In so ruling, the Court found that the district court: (1) applied the correct standard of review to Aetna's decision to stop the LTD benefits (it applied a deferential standard due to language in the Plan which gave Aetna discretionary authority to determine benefit entitlement); (2) gave appropriate weight to the Social Security Administration's (the "SSA") grant of long-term disability benefits to Wade (it noted that a plan administrator is not bound by an SSA determination); and (3) did not abuse its discretion by determining substantial evidence supported Aetna's decision.

August 1, 2012

ERISA-DOL Revises Its Guidance On Participant Fee Disclosures To Eliminate Disclosure Of Information For Investments Obtained Through Brokerage Windows

The Department of Labor (the "DOL") has replaced Field Assistance Bulletin No. 2012-02, which provides guidance on the new participant fee disclosure rules (found in 29 CFR section 2550.404a-5 (the "regulation")), with Field Assistance Bulletin No. 2012-02R. The change? Q&A-30 appearing in Field Assistance Bulletin No. 2012-02 has been deleted, and replaced in Field Assistance Bulletin No. 2012-02R with new Q&A-39.

Q&A-30 had required a plan with over 25 investment alternatives to disclose information for an investment acquired through a brokerage window or similar arrangement, if that investment was so acquired by a specified minimum number of participants, and even if the investment is not otherwise a designated investment alternative under the plan. New Q&A-39 does not have this requirement. Rather, Q&A-39 indicates that, when a plan permits participant investment through a brokerage window, self-directed brokerage account, or similar plan arrangement (for convenience, a "brokerage window"), and the plan's fiduciary does not designate any of the investments available through the brokerage window as a "designated investment alternative" under the plan , then neither the brokerage window nor any investment acquired through it is treated as being a designated investment alternative for which information disclosure is required under the regulation. To be a designated investment alternative, an investment must be specifically identified as available under the plan.

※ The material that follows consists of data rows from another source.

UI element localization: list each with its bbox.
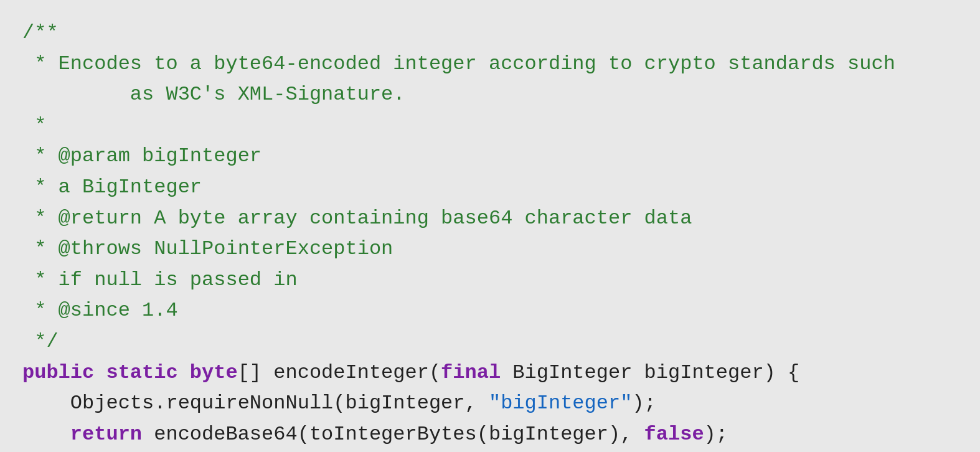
line-13: Objects.requireNonNull(bigInteger, "bigI…	[22, 388, 958, 419]
line-6: * a BigInteger	[22, 172, 958, 203]
line-3: as W3C's XML-Signature.	[22, 79, 958, 110]
line-5: * @param bigInteger	[22, 141, 958, 172]
line-14: return encodeBase64(toIntegerBytes(bigIn…	[22, 419, 958, 450]
line-12: public static byte[] encodeInteger(final…	[22, 357, 958, 388]
line-2: * Encodes to a byte64-encoded integer ac…	[22, 49, 958, 80]
line-9: * if null is passed in	[22, 265, 958, 296]
code-viewer: /** * Encodes to a byte64-encoded intege…	[0, 0, 980, 452]
line-4: *	[22, 110, 958, 141]
line-7: * @return A byte array containing base64…	[22, 203, 958, 234]
line-11: */	[22, 326, 958, 357]
line-10: * @since 1.4	[22, 295, 958, 326]
line-8: * @throws NullPointerException	[22, 233, 958, 265]
line-15: }	[22, 450, 958, 452]
line-1: /**	[22, 17, 958, 49]
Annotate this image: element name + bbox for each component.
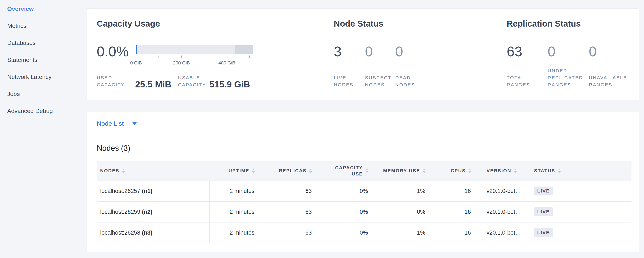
suspect-nodes-stat: 0 SUSPECT NODES — [365, 9, 395, 100]
sort-arrows-icon — [423, 169, 426, 173]
live-nodes-value: 3 — [334, 44, 342, 59]
dead-nodes-value: 0 — [395, 44, 403, 59]
sidebar-item-label: Network Latency — [7, 74, 52, 80]
sidebar-item-databases[interactable]: Databases — [0, 35, 86, 51]
memory-use-cell: 0% — [372, 201, 430, 222]
table-row: localhost:26258 (n3) 2 minutes 63 0% 1% … — [97, 222, 632, 243]
sidebar-item-overview[interactable]: Overview — [0, 1, 86, 18]
capacity-use-cell: 0% — [316, 222, 372, 243]
uptime-cell: 2 minutes — [210, 181, 259, 201]
sort-arrows-icon — [309, 169, 312, 173]
total-ranges-value: 63 — [507, 44, 522, 59]
sidebar-item-jobs[interactable]: Jobs — [0, 85, 86, 102]
capacity-use-cell: 0% — [316, 201, 372, 222]
cockroachdb-overview-page: { "colors": { "accent_blue": "#3b7ce8", … — [0, 0, 644, 258]
uptime-cell: 2 minutes — [210, 222, 259, 243]
sidebar-item-label: Overview — [7, 6, 34, 12]
suspect-nodes-value: 0 — [365, 44, 373, 59]
under-replicated-ranges-value: 0 — [548, 44, 556, 59]
status-cell: LIVE — [531, 222, 632, 243]
status-cell: LIVE — [531, 181, 632, 201]
sidebar-item-label: Databases — [7, 40, 36, 46]
axis-tick — [226, 56, 227, 58]
column-header-version[interactable]: VERSION — [476, 161, 531, 181]
memory-use-cell: 1% — [372, 181, 430, 201]
nodes-heading: Nodes (3) — [97, 144, 130, 153]
axis-tick — [136, 56, 136, 58]
axis-tick-label: 400 GiB — [218, 60, 235, 66]
sidebar-item-label: Jobs — [7, 91, 20, 97]
version-cell: v20.1.0-bet… — [476, 222, 531, 243]
axis-tick-label: 0 GiB — [130, 60, 142, 66]
node-address-cell[interactable]: localhost:26259 (n2) — [97, 201, 210, 222]
sidebar-item-network-latency[interactable]: Network Latency — [0, 68, 86, 85]
column-header-label: CAPACITY USE — [335, 165, 363, 177]
version-cell: v20.1.0-bet… — [476, 201, 531, 222]
node-address: localhost:26259 — [100, 209, 140, 215]
sort-arrows-icon — [514, 169, 517, 173]
node-list-dropdown[interactable]: Node List — [87, 112, 639, 135]
node-address-cell[interactable]: localhost:26257 (n1) — [97, 181, 210, 201]
cpus-cell: 16 — [430, 181, 476, 201]
axis-tick — [249, 56, 250, 58]
status-badge: LIVE — [534, 207, 553, 216]
column-header-label: UPTIME — [228, 168, 249, 174]
capacity-bar — [136, 45, 253, 54]
nodes-table: NODES UPTIME REPLICAS CAPACITY USE MEMOR… — [97, 161, 632, 243]
column-header-label: REPLICAS — [279, 168, 306, 174]
status-badge: LIVE — [534, 187, 553, 195]
node-list-dropdown-label: Node List — [97, 120, 124, 127]
capacity-bar-used-segment — [136, 45, 137, 54]
sidebar-item-metrics[interactable]: Metrics — [0, 18, 86, 35]
chevron-down-icon — [132, 122, 137, 125]
usable-capacity-label: USABLE CAPACITY — [178, 74, 206, 88]
axis-tick — [204, 56, 204, 58]
sort-arrows-icon — [558, 169, 561, 173]
column-header-cpus[interactable]: CPUS — [430, 161, 476, 181]
sidebar-item-statements[interactable]: Statements — [0, 51, 86, 68]
node-address: localhost:26258 — [100, 229, 140, 236]
used-capacity-label: USED CAPACITY — [97, 74, 125, 88]
total-ranges-label: TOTAL RANGES — [507, 74, 530, 88]
replicas-cell: 63 — [259, 181, 316, 201]
cpus-cell: 16 — [430, 201, 476, 222]
column-header-label: VERSION — [486, 168, 512, 174]
status-cell: LIVE — [531, 201, 632, 222]
capacity-usage-title: Capacity Usage — [97, 19, 160, 29]
column-header-label: MEMORY USE — [383, 168, 420, 174]
under-replicated-ranges-stat: 0 UNDER- REPLICATED RANGES — [548, 9, 588, 100]
axis-tick — [158, 56, 159, 58]
column-header-replicas[interactable]: REPLICAS — [259, 161, 316, 181]
uptime-cell: 2 minutes — [210, 201, 259, 222]
unavailable-ranges-value: 0 — [589, 44, 597, 59]
column-header-status[interactable]: STATUS — [531, 161, 632, 181]
sidebar-item-label: Metrics — [7, 23, 26, 29]
capacity-use-cell: 0% — [316, 181, 372, 201]
column-header-memory-use[interactable]: MEMORY USE — [372, 161, 430, 181]
sort-arrows-icon — [366, 169, 368, 173]
unavailable-ranges-stat: 0 UNAVAILABLE RANGES — [589, 9, 631, 100]
column-header-capacity-use[interactable]: CAPACITY USE — [316, 161, 372, 181]
dead-nodes-stat: 0 DEAD NODES — [395, 9, 427, 100]
axis-tick-label: 200 GiB — [173, 60, 190, 66]
column-header-nodes[interactable]: NODES — [97, 161, 210, 181]
column-header-uptime[interactable]: UPTIME — [210, 161, 259, 181]
version-cell: v20.1.0-bet… — [476, 181, 531, 201]
node-name: (n1) — [142, 188, 152, 194]
sidebar-item-advanced-debug[interactable]: Advanced Debug — [0, 102, 86, 119]
node-name: (n3) — [142, 229, 152, 236]
table-header-row: NODES UPTIME REPLICAS CAPACITY USE MEMOR… — [97, 161, 632, 181]
column-header-label: STATUS — [534, 168, 555, 174]
sort-arrows-icon — [468, 169, 471, 173]
node-address-cell[interactable]: localhost:26258 (n3) — [97, 222, 210, 243]
cpus-cell: 16 — [430, 222, 476, 243]
capacity-bar-nonusable-segment — [235, 45, 253, 54]
node-address: localhost:26257 — [100, 188, 140, 194]
used-capacity-value: 25.5 MiB — [135, 79, 171, 89]
dead-nodes-label: DEAD NODES — [395, 74, 415, 88]
node-name: (n2) — [142, 209, 152, 215]
sort-arrows-icon — [252, 169, 255, 173]
status-badge: LIVE — [534, 228, 553, 237]
node-list-card: Node List Nodes (3) NODES UPTIME REPLICA… — [86, 112, 639, 252]
unavailable-ranges-label: UNAVAILABLE RANGES — [589, 74, 627, 88]
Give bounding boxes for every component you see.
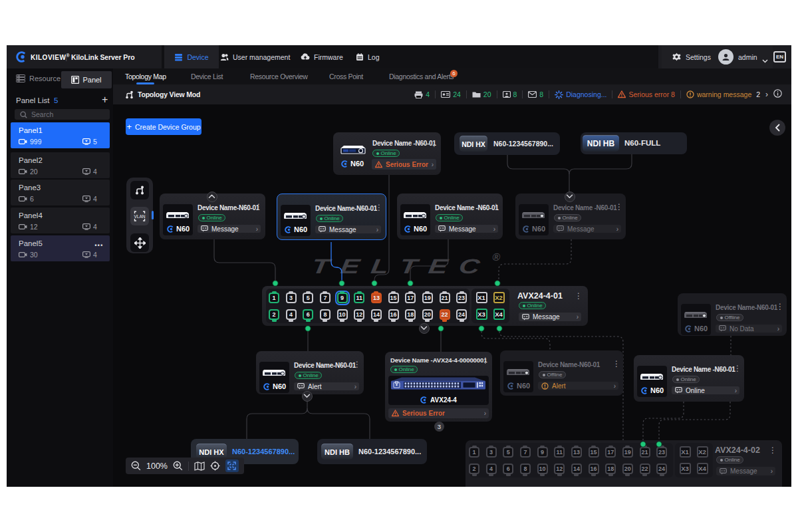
svg-text:VLAN: VLAN [134,214,146,219]
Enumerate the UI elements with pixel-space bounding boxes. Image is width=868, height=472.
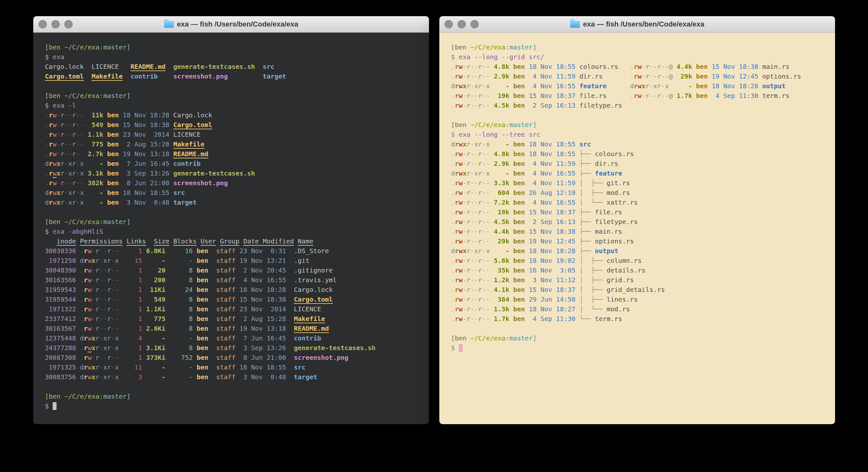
terminal-text-segment: - [470,199,474,206]
minimize-button[interactable] [458,20,466,28]
terminal-text-segment: w [53,121,57,129]
terminal-text-segment: . [451,208,455,216]
terminal-text-segment: x [57,199,60,206]
terminal-text-segment: 4.5k [490,101,513,109]
terminal-text-segment: r [72,130,76,138]
terminal-text-segment: dir.rs [595,160,618,168]
terminal-text-segment: r [84,363,88,371]
terminal-output-right[interactable]: [ben ~/C/e/exa:master]$ exa --long --gri… [439,33,835,424]
window-controls [38,20,73,28]
zoom-button[interactable] [64,20,73,28]
terminal-text-segment: 18 Nov 18:55 [239,363,294,371]
terminal-text-segment: 19 Nov 13:18 [239,325,294,332]
terminal-line [451,324,835,333]
terminal-text-segment: - [653,63,657,70]
terminal-text-segment: 18 Nov 18:55 [123,189,174,197]
terminal-text-segment: - [482,189,486,197]
terminal-text-segment: - [482,199,486,206]
terminal-text-segment: - [474,189,478,197]
terminal-text-segment: colours.rs [579,63,618,70]
terminal-text-segment: w [459,199,463,206]
terminal-text-segment: [ben [45,43,64,51]
terminal-text-segment: r [455,276,459,284]
zoom-button[interactable] [470,20,479,28]
terminal-text-segment: . [80,295,84,303]
terminal-text-segment: - [64,150,68,158]
terminal-text-segment: ben [197,363,216,371]
terminal-text-segment: src [529,130,540,138]
terminal-text-segment: 3.1k [84,169,107,177]
terminal-text-segment: w [459,286,463,294]
terminal-text-segment: 3 Nov 0:48 [239,373,294,381]
terminal-text-segment: - [80,140,84,148]
terminal-text-segment: filetype.rs [595,218,638,226]
terminal-text-segment: d [45,189,49,197]
titlebar-right[interactable]: exa — fish /Users/ben/Code/exa/exa [439,16,835,33]
terminal-text-segment: r [478,140,482,148]
terminal-text-segment: - [115,266,119,274]
terminal-text-segment: . [451,101,455,109]
terminal-text-segment: r [107,286,111,294]
terminal-text-segment: w [459,140,463,148]
terminal-text-segment: r [478,305,482,313]
terminal-text-segment: r [107,276,111,284]
terminal-text-segment: file.rs [595,208,622,216]
close-button[interactable] [38,20,47,28]
terminal-text-segment: r [657,82,661,90]
terminal-text-segment: 4 Sep 11:30 [712,92,763,99]
close-button[interactable] [444,20,453,28]
terminal-text-segment: - [482,150,486,158]
terminal-text-segment: - [99,373,103,381]
terminal-text-segment: r [107,373,111,381]
terminal-text-segment: - [57,121,60,129]
terminal-line: .rw-r--r-- 604 ben 26 Aug 12:19 │ ├── mo… [451,188,835,198]
terminal-line: 30030336 .rw-r--r-- 1 6.0Ki 16 ben staff… [45,246,429,256]
terminal-text-segment: 3 Sep 13:26 [123,169,174,177]
terminal-text-segment: :master] [99,392,130,400]
terminal-text-segment: - [76,160,80,168]
terminal-text-segment: w [459,82,463,90]
terminal-text-segment: r [84,325,88,332]
terminal-text-segment: - [64,140,68,148]
terminal-text-segment: - [111,276,115,284]
terminal-line: drwxr-xr-x - ben 18 Nov 18:28 ├── output [451,246,835,256]
terminal-text-segment: r [478,63,482,70]
terminal-text-segment: w [459,189,463,197]
terminal-text-segment: 1971322 [45,305,80,313]
terminal-text-segment: ben [107,111,123,119]
terminal-text-segment: 15 Nov 18:37 [529,92,580,99]
terminal-text-segment: r [107,295,111,303]
terminal-text-segment: │ ├── [579,295,606,303]
terminal-text-segment: - [482,82,486,90]
terminal-text-segment: ben [513,63,529,70]
terminal-text-segment: Makefile [92,72,123,80]
terminal-text-segment: 1 [119,247,146,255]
terminal-text-segment: Permissions [80,237,122,245]
terminal-text-segment: w [459,295,463,303]
terminal-text-segment: x [115,334,119,342]
terminal-text-segment: - [64,189,68,197]
terminal-text-segment: 1 [119,266,146,274]
terminal-text-segment: w [459,218,463,226]
terminal-text-segment: 4 Sep 11:30 [529,315,580,323]
terminal-output-left[interactable]: [ben ~/C/e/exa:master]$ exaCargo.lock LI… [33,33,429,424]
terminal-text-segment: d [451,82,455,90]
terminal-line: 1971322 .rw-r--r-- 1 1.1Ki 8 ben staff 2… [45,304,429,314]
terminal-line: drwxr-xr-x - ben 4 Nov 16:55 feature drw… [451,81,835,91]
terminal-text-segment: 16 [169,247,196,255]
terminal-text-segment: - [474,228,478,235]
minimize-button[interactable] [51,20,60,28]
terminal-text-segment: 1 [119,305,146,313]
terminal-text-segment: 1 [119,276,146,284]
terminal-text-segment: [ben [451,334,470,342]
terminal-text-segment: - [470,305,474,313]
terminal-text-segment: 31959543 [45,286,80,294]
terminal-text-segment: - [661,82,665,90]
terminal-text-segment: - [57,179,60,187]
terminal-text-segment: staff [216,266,239,274]
terminal-text-segment: - [470,295,474,303]
window-controls [444,20,479,28]
titlebar-left[interactable]: exa — fish /Users/ben/Code/exa/exa [33,16,429,33]
terminal-text-segment: - [76,130,80,138]
terminal-text-segment: x [665,82,669,90]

The Q&A does caution that, in the case of a 401(k) plan or other individual account plan covered under the regulation, a plan fiduciary's failure to designate investment alternatives, for example, to avoid investment disclosures under the regulation, raises questions under ERISA section 404(a)'s general statutory fiduciary duties of prudence and loyalty. Also, fiduciaries of such plans with brokerage windows that enable participants to select investments beyond those designated by the plan are still bound by ERISA section 404(a)'s statutory duties of prudence and loyalty to those participants, including taking into account the nature and quality of services provided in connection with the brokerage window.